Extracted page text data:
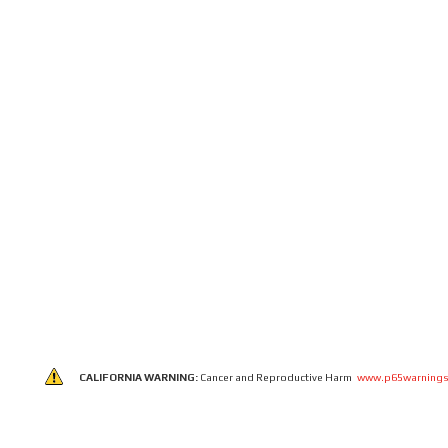
CALIFORNIA WARNING:
Cancer and Reproductive Harm
www.p65warnings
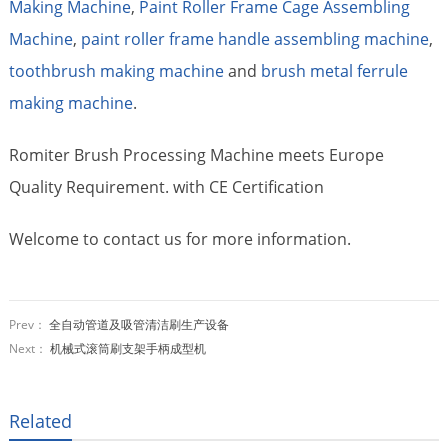
Making Machine
,
Paint Roller Frame Cage Assembling
Machine
,
paint roller frame handle assembling machine
,
toothbrush making machine
and
brush metal ferrule
making machine
.
Romiter Brush Processing Machine meets Europe
Quality Requirement. with CE Certification
Welcome to contact us for more information.
Prev：
全自动管道及吸管清洁刷生产设备
Next：
机械式滚筒刷支架手柄成型机
Related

- Exercise
Above are the records; give them all again exactly, apart from the pictures.

- Answer space
CALIFORNIA WARNING:
Cancer and Reproductive Harm
www.p65warnings
Making Machine
,
Paint Roller Frame Cage Assembling
Machine
,
paint roller frame handle assembling machine
,
toothbrush making machine
and
brush metal ferrule
making machine
.
Romiter Brush Processing Machine meets Europe
Quality Requirement. with CE Certification
Welcome to contact us for more information.
Prev：
全自动管道及吸管清洁刷生产设备
Next：
机械式滚筒刷支架手柄成型机
Related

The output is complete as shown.